My largest piece of advice for air travel overseas: spend the miles to get the upgrade to business class! I was lucky. I had an aisle seat in the center of the plane with two empty seats next to me. I managed to get about 4 hours of sleep – but not the good kind…where you feel refreshed, it was the sloppy kind where you basically just feel different than you did before you went to sleep. You think about it for a while, but can’t really tell if you are more or less tired than you were before sleeping. I had the better deal…
Erik was stuck next to a kid in an “airplane” seat (carseat, but adapted for plane use) that played with the remote control for the television the whole ride therefore rendering erik’s right armrest useless. He finally tried reverting to the sleeping in school methods of chin in the palm of your hand and arms folded over the desk (food tray in this example) with your head down. These provided about as restful of a sleep as they used to in school and so basically we didn’t get any sleep at all.

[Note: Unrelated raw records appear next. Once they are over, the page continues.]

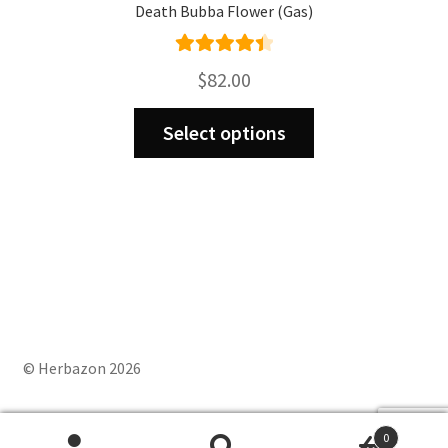
Death Bubba Flower (Gas)
Rated
4.50
$
82.00
out of 5
This
Select options
product
has
multiple
variants.
The
options
may
be
chosen
on
© Herbazon 2026
the
product
0
page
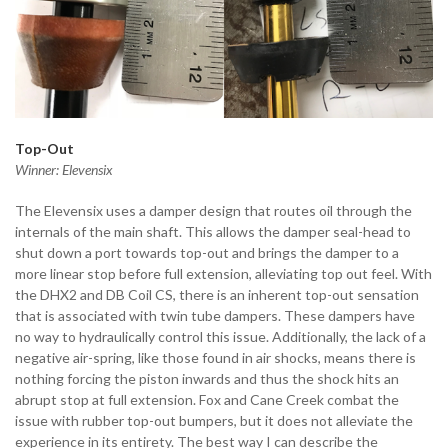
Top-Out
Winner: Elevensix
The Elevensix uses a damper design that routes oil through the
internals of the main shaft. This allows the damper seal-head to
shut down a port towards top-out and brings the damper to a
more linear stop before full extension, alleviating top out feel. With
the DHX2 and DB Coil CS, there is an inherent top-out sensation
that is associated with twin tube dampers. These dampers have
no way to hydraulically control this issue. Additionally, the lack of a
negative air-spring, like those found in air shocks, means there is
nothing forcing the piston inwards and thus the shock hits an
abrupt stop at full extension. Fox and Cane Creek combat the
issue with rubber top-out bumpers, but it does not alleviate the
experience in its entirety. The best way I can describe the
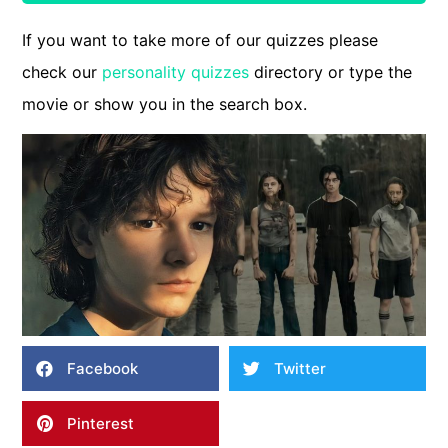
If you want to take more of our quizzes please
check our
personality quizzes
directory or type the
movie or show you in the search box.
Facebook
Twitter
Pinterest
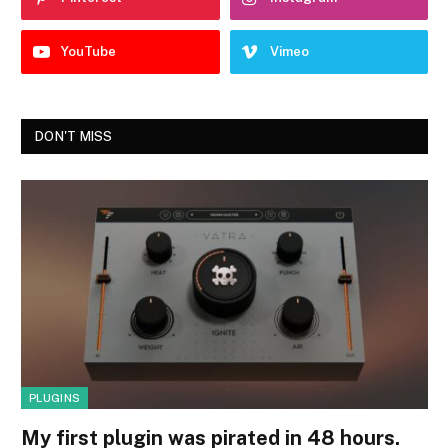
YouTube
Vimeo
DON'T MISS
PLUGINS
My first plugin was pirated in 48 hours.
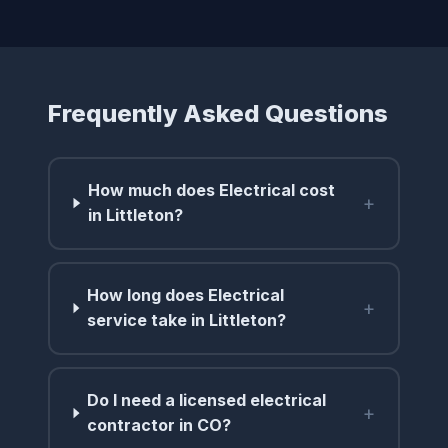
Frequently Asked Questions
How much does Electrical cost
+
in Littleton?
How long does Electrical
+
service take in Littleton?
Do I need a licensed electrical
+
contractor in CO?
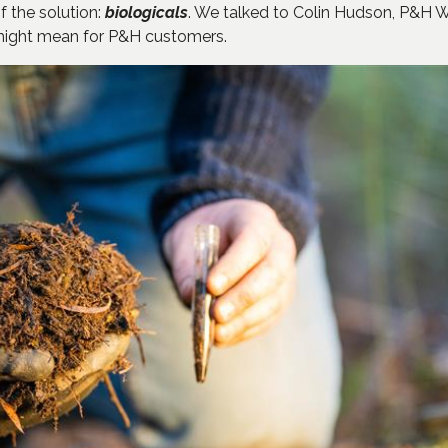
 the solution:
biologicals
. We talked to Colin Hudson, P&H 
 might mean for P&H customers.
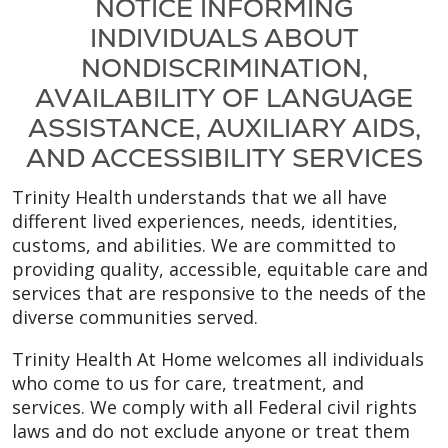
NOTICE INFORMING
INDIVIDUALS ABOUT
NONDISCRIMINATION,
AVAILABILITY OF LANGUAGE
ASSISTANCE, AUXILIARY AIDS,
AND ACCESSIBILITY SERVICES
Trinity Health understands that we all have
different lived experiences, needs, identities,
customs, and abilities. We are committed to
providing quality, accessible, equitable care and
services that are responsive to the needs of the
diverse communities served.
Trinity Health At Home welcomes all individuals
who come to us for care, treatment, and
services. We comply with all Federal civil rights
laws and do not exclude anyone or treat them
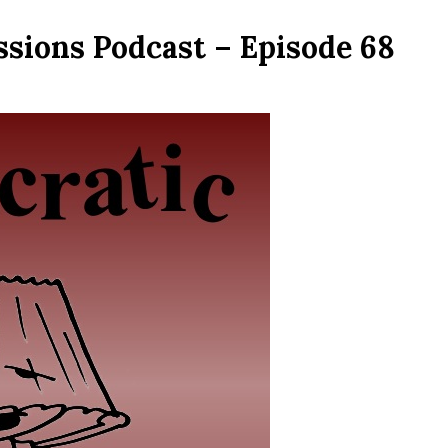
ssions Podcast – Episode 68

David and Maryse were right on time and waiting for us as we emerged through the maze of passport checkpoints and the watchful eye of customs (remember, DON’T make eye contact or you’ll probably get stopped! head down…you’re on a mission). We are planning our time in london and trying to get oriented while the Encerca folks discuss some of the first good news that they’ve had in a while – job security is always a good thing.

The exhaustion is kicking in. Could it be my attempts at making it on the board for powerball scores? Or is it the fact that I haven’t eaten yet? My mind is starting to slow down (which is probably evident by the borish article you are reading) and I said something to erik and he replied that he got hit by it about 5 minutes ago…the same time I did. Oh well…we are going to take a tour of london tomorrow and hit the London Eye on sunday so keep watching – don’t let one bad post get you down!!

p.s. The picture situation isn’t looking great. Ofoto wasn’t a great help in telling me the address to mail my film to – they keep telling me to use the mailers in my welcome kit with free postage…instead of reading my letter and telling me the address so I could mail film in while on the road. Anybody know of a good place to mail film into? Let me know!